First, surveillance must become the central intervention, moving towards real-time, case-based systems that integrate private sector and institutional reporting.
Second, elimination must be geographically precise, focusing on a small number of States and the Northeast that together account for the bulk of cases.
Third, continuity of financing and operational discipline is essential during this most vulnerable phase.
Elimination succeeds when governance systems prioritise precision, accountability, and uninterrupted execution; dilution at this stage leads to rapid reversal.
Challenges:
- Five States and the Northeast account for ~80% of India’s malaria burden
- Weak integration of private and institutional health data
- Financing and staffing discontinuities
6. Role of Vaccines in the Elimination Strategy
The development of malaria vaccines marks a significant scientific breakthrough after decades of stagnation in preventive tools. RTS,S and R21 vaccines have demonstrated measurable reductions in severe malaria and child mortality.
Large-scale pilots in Africa show that vaccines can complement existing interventions when delivered through routine immunisation systems.
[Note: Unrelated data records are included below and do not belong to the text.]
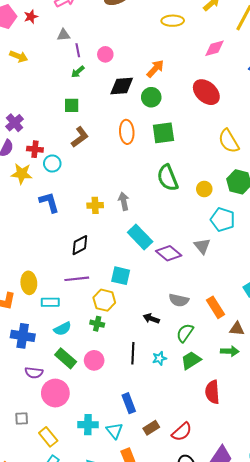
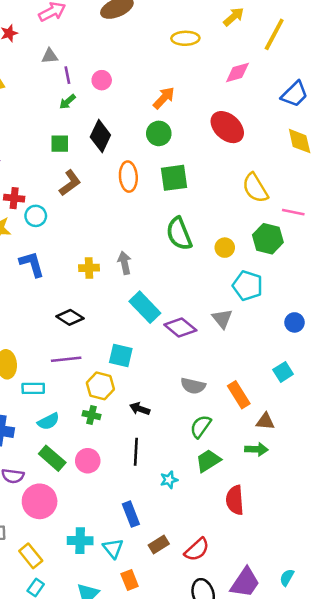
black diamond: (122, 86) -> (100, 136), moved, turned -60
black diamond: (80, 245) -> (70, 317), turned 60
black arrow: (151, 319) -> (140, 409), moved
cyan star: (159, 358) -> (169, 480), moved

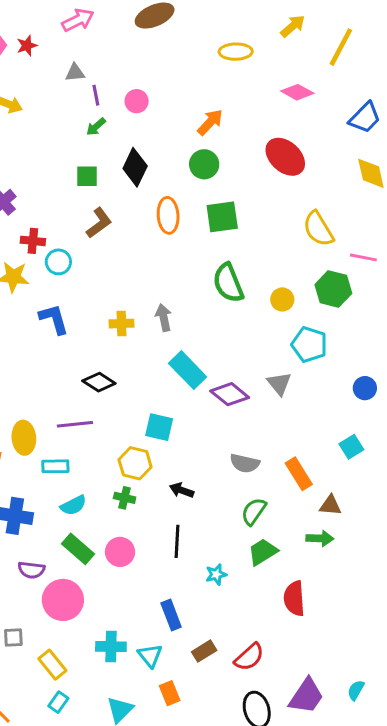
pink diamond: (237, 73) -> (297, 92), turned 44
purple line: (66, 359) -> (75, 424), moved

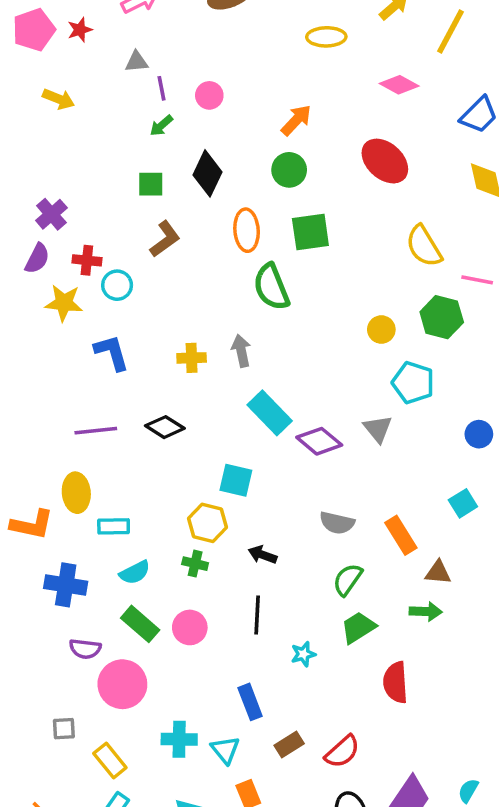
green semicircle: (228, 283) -> (271, 287), moved
purple line: (75, 424) -> (96, 431), moved

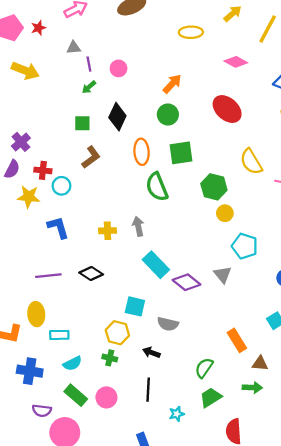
yellow arrow: (59, 99) -> (25, 71), size x1.4
green hexagon: (442, 317) -> (214, 187), moved
gray semicircle: (337, 523) -> (168, 324), moved

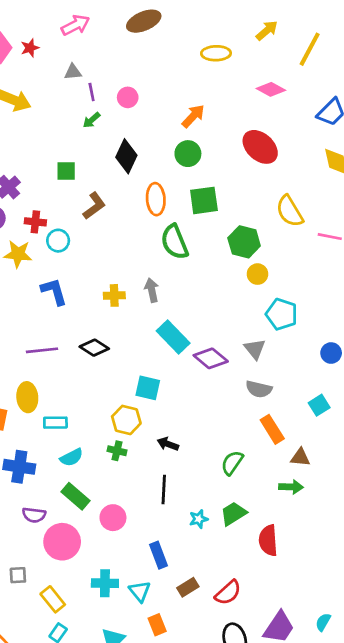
green square: (82, 123) -> (66, 171), moved
gray semicircle: (168, 324) -> (259, 389), moved
pink circle: (106, 397) -> (113, 518), moved
green trapezoid: (211, 397) -> (233, 514), moved

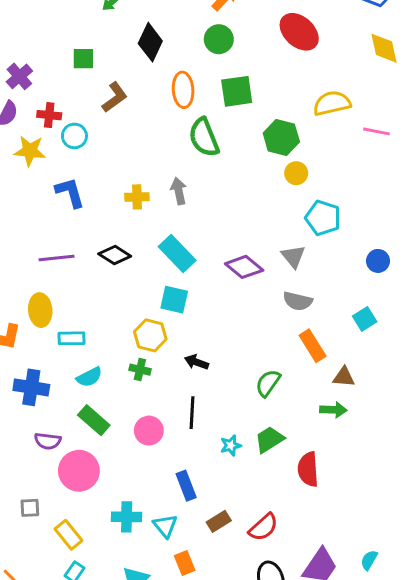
yellow semicircle: (290, 211) -> (332, 103), turned 108
cyan rectangle: (173, 337) -> (177, 253), moved
pink circle: (113, 518) -> (149, 431), moved

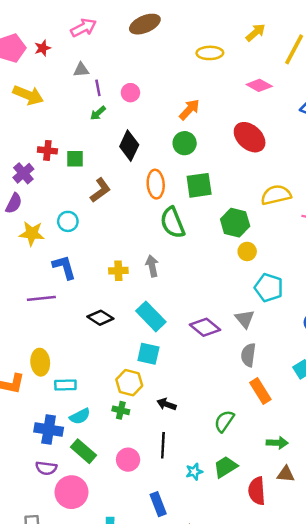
red cross: (49, 115) -> (47, 150), moved
purple line: (57, 258) -> (41, 298), moved
gray semicircle: (298, 301) -> (248, 355), turned 85
brown triangle: (344, 377) -> (286, 474), moved
blue cross: (31, 387) -> (49, 430), moved

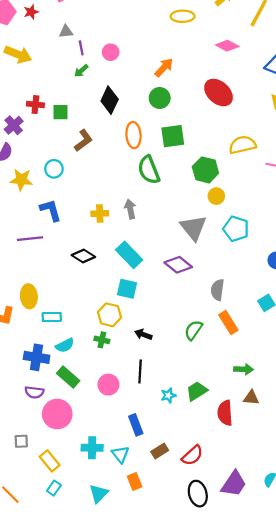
gray triangle: (245, 319) -> (193, 228), moved, size x1.5
green semicircle: (224, 421) -> (193, 330), moved

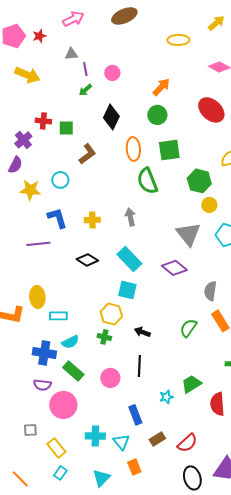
yellow cross: (100, 213) -> (92, 220), moved
cyan star: (168, 395) -> (166, 397), moved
In the Asia-Pacific, vaccine deployment is expected to be targeted, reflecting lower transmission intensity and different epidemiological profiles, alongside a focus on Plasmodium vivax radical cure strategies.
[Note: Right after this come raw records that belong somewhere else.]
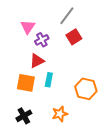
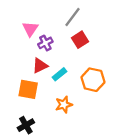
cyan rectangle: (49, 80) -> (59, 74), moved, turned 40
orange hexagon: (86, 89) -> (93, 80), moved
orange star: (60, 114) -> (64, 105), moved

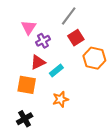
orange hexagon: (93, 80) -> (94, 58), moved

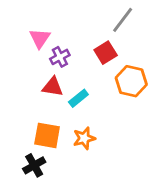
gray line: (69, 16) -> (123, 20), moved
red triangle: (38, 62) -> (53, 87), turned 35
orange square: (27, 85) -> (47, 135), moved

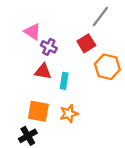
pink triangle: (40, 38) -> (32, 32), turned -30
purple cross: (60, 57) -> (49, 47), turned -35
cyan rectangle: (78, 98) -> (64, 81), turned -42

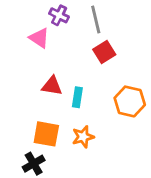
gray line: (100, 16) -> (96, 20), moved, turned -50
purple cross: (49, 47) -> (59, 15), moved
orange hexagon: (107, 67) -> (130, 101), moved

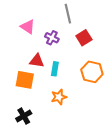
purple cross: (59, 15) -> (52, 38), moved
red square: (104, 52) -> (84, 38), moved
orange square: (46, 134) -> (25, 80), moved

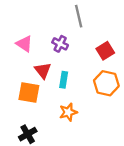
pink triangle: (28, 27) -> (24, 44), moved
red square: (84, 38) -> (105, 51), moved
red triangle: (37, 61) -> (43, 70), turned 42

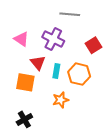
gray line: (79, 16) -> (70, 14), turned -72
purple cross: (60, 44) -> (53, 39), size x1.5
orange hexagon: (106, 83) -> (79, 74), moved

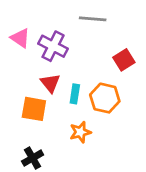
pink triangle: (21, 39) -> (20, 38), moved
purple cross: (53, 39) -> (53, 46), moved

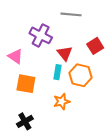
pink triangle: (20, 38) -> (15, 56), moved
red triangle: (50, 83) -> (65, 53), moved

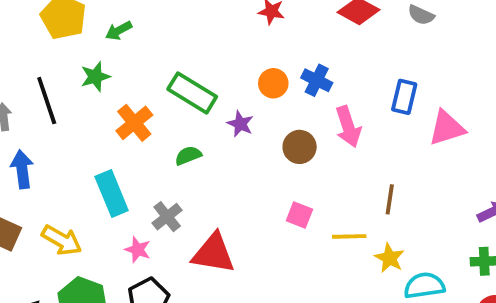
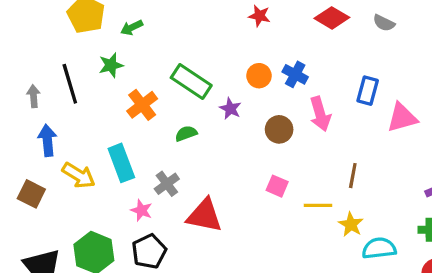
yellow arrow: (62, 240) -> (79, 175), moved

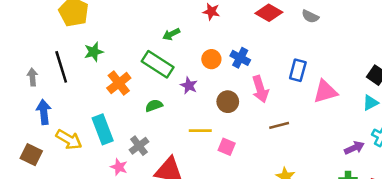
green arrow: (132, 28) -> (171, 34), moved
brown line: (353, 176) -> (279, 125), moved, turned 66
yellow line: (318, 205) -> (200, 131), moved

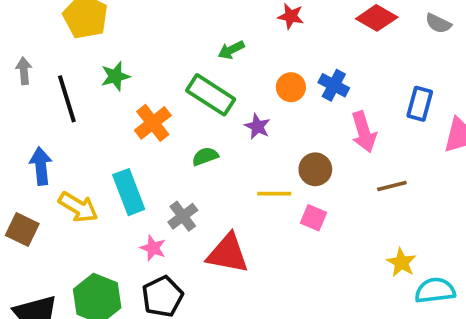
gray arrow: (32, 77) -> (24, 71), moved
brown circle: (228, 102) -> (315, 169), moved

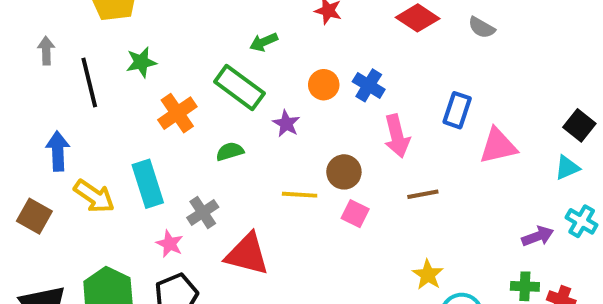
pink square: (314, 218) -> (355, 214), moved

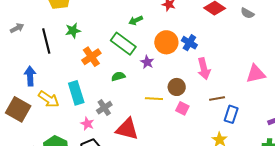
gray arrow: (46, 51) -> (17, 28), moved, turned 64
orange circle: (324, 85) -> (166, 42), size x1.5
blue rectangle: (457, 110) -> (231, 114), moved
brown square: (34, 216) -> (18, 109), size x1.4

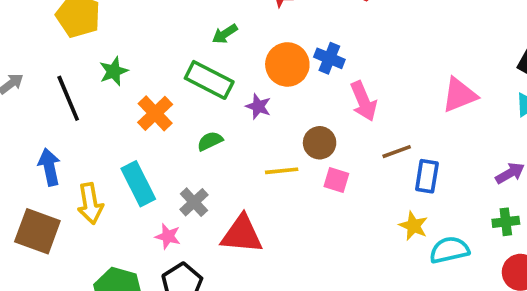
yellow arrow: (49, 99) -> (90, 204), turned 55

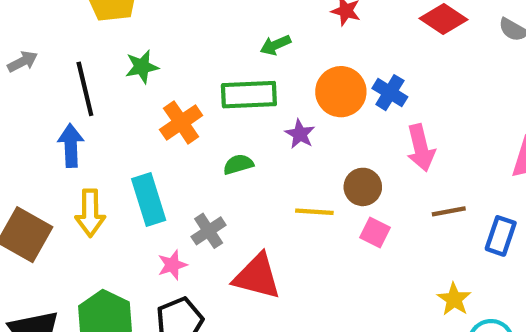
green rectangle: (209, 80) -> (249, 95), turned -39
blue arrow: (49, 167) -> (71, 146), moved
blue rectangle: (427, 176) -> (501, 236), moved
pink star: (168, 236) -> (172, 265), turned 30

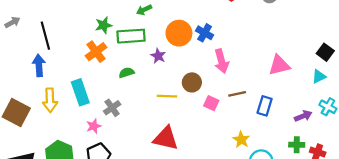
green star: (142, 67) -> (104, 25), moved
pink square: (375, 232) -> (211, 103), moved
red triangle: (257, 277) -> (166, 138), moved

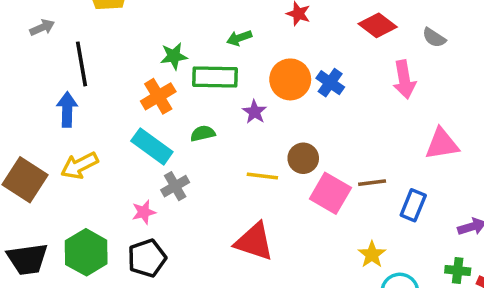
gray arrow: (12, 22) -> (42, 27), moved
pink arrow: (221, 61) -> (404, 80), moved
cyan rectangle: (80, 92) -> (152, 146), moved, turned -40
yellow arrow: (50, 100) -> (79, 165), turned 60
pink square: (211, 103) -> (330, 193), size x1.6

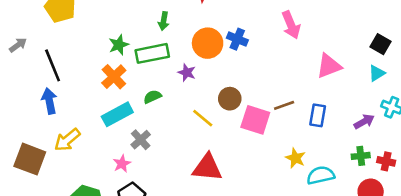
green arrow: (239, 38) -> (164, 21), turned -48
cyan rectangle: (152, 146) -> (117, 114), turned -52
yellow line: (262, 176) -> (203, 118), turned 45

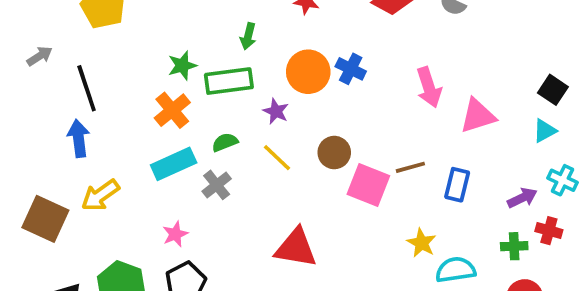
pink arrow: (291, 25) -> (429, 87), moved
yellow line: (203, 118) -> (277, 158), moved
gray cross: (141, 140) -> (217, 185), moved
red cross: (386, 161) -> (549, 231), moved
Vaccines strengthen elimination efforts but cannot substitute for surveillance and vector control; misplacing emphasis risks strategic imbalance.
Evidence:
RTS,S impact:
1. 13% reduction in all-cause child mortality
2. 22% reduction in hospitalisation for severe malaria
7. Artemisinin Resistance: A Strategic Threat
The emergence of artemisinin resistance poses one of the most serious biological threats to malaria elimination. While widespread resistance is now confirmed in Africa, it has not yet been established in India.
The Greater Mekong Subregion offers a critical lesson. Early resistance emergence in western Cambodia was countered through the Regional Artemisinin Resistance Initiative (RAI) and WHO-led elimination efforts.
India has adopted a precautionary approach through routine therapeutic efficacy studies, pharmacovigilance, and strict regulation against monotherapy.
Drug resistance is transnational by nature; failure to coordinate regionally risks global treatment collapse.
Policy measures:
- RAI investment: over US $700 million since 2014
- Universal parasitological diagnosis
- Prohibition of oral artemisinin monotherapy
8. Financing Constraints and the Risk of Resurgence
The most immediate threat to malaria elimination is declining financial support, both globally and domestically. This is occurring precisely when programmes enter their most expensive phase.
Funding shortfalls are already forcing scale-backs in proven interventions, particularly affecting mobile, migrant, and remote populations.
Experts argue for a shift in ownership, with national governments increasing domestic financing while leveraging global support strategically.
Underinvestment at this stage multiplies future costs through resurgence, emergency responses, and avoidable mortality.
Impacts:
- Scaling back of vector control and surveillance
- Heightened vulnerability of marginal populations
- Risk of cyclical resurgence
"Malaria is unforgiving – it will bounce back unless we reach zero." — Sarthak Das, CEO, APLMA
9. Conclusion
Malaria elimination in the Asia-Pacific, and particularly in India, remains feasible but fragile. The coming years require precision governance, sustained financing, regional cooperation, and disciplined execution. Achieving elimination would yield long-term dividends in health system resilience, productivity, and equitable development, while failure would lock countries into recurrent cycles of preventable disease and expenditure.